Abstract
INTRODUCTION: Pre-hospital research has unique challenges. Ambulance clinicians are required to enrol patients in research trials during emergency situations, often remote from the research team at time of recruitment. As newly qualified paramedics (NQPs) represent a significant and growing proportion of ambulance clinicians, it is important to establish whether they can safely and effectively recruit patients to clinical trials. This article reports a post-hoc analysis of the PACKMaN trial, a large, double-blind randomised controlled trial of an investigational medicinal product of ketamine versus morphine in the pre-hospital setting.
METHODS: Adverse events (AEs) and serious adverse events (SAEs) experienced by patients recruited to the PACKMaN trial, as well as protocol non-compliances (NCs) experienced by paramedics during the trial, were retrospectively analysed. We compared recruitment, incidence and type of AE, as well as incidence of SAEs and NCs dichotomised by paramedic experience.
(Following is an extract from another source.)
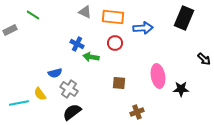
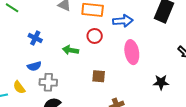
blue cross: (77, 44) -> (35, 38), moved
pink ellipse: (158, 76) -> (132, 52), moved
gray cross: (69, 89) -> (48, 82), turned -30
RESULTS: Of the 458 patients, 259 (56.6%) and 199 (43.4%) were recruited by experienced paramedics and NQPs, respectively. Incidence of AEs was similar regardless of experience: experienced paramedics reported 128/259 (49.8%) and NQPs reported 91/199 (45.7%) (OR 0.86 95% CI [0.60-1.25]). Incidence of SAEs were slightly increased in the NQP group (8/199 (4.0%)), compared to experienced paramedics (4/259 (1.5%)); however, this was not statistically significant (OR 2.67, 95% CI [0.66-9.00]). NC was similar in both groups: experienced paramedics 3/259 (1.2%) and NQPs 6/199 (3.0%) (OR 2.65 95% CI [0.66-10.74]).
CONCLUSION: In a double-blind controlled trial of an investigational medicinal product, there was no statistical difference in the incidence of AEs or NCs between NQPs and experienced paramedics. NQPs made an important contribution to patient recruitment in this study, improving the generalisability. SAEs and NCs were rare, and patients received analgesics safely. There was no correlation between experience and AE likelihood, and no safety concerns identified arising from NQP participation. Our findings demonstrate that NQPs can safely recruit patients to clinical trials.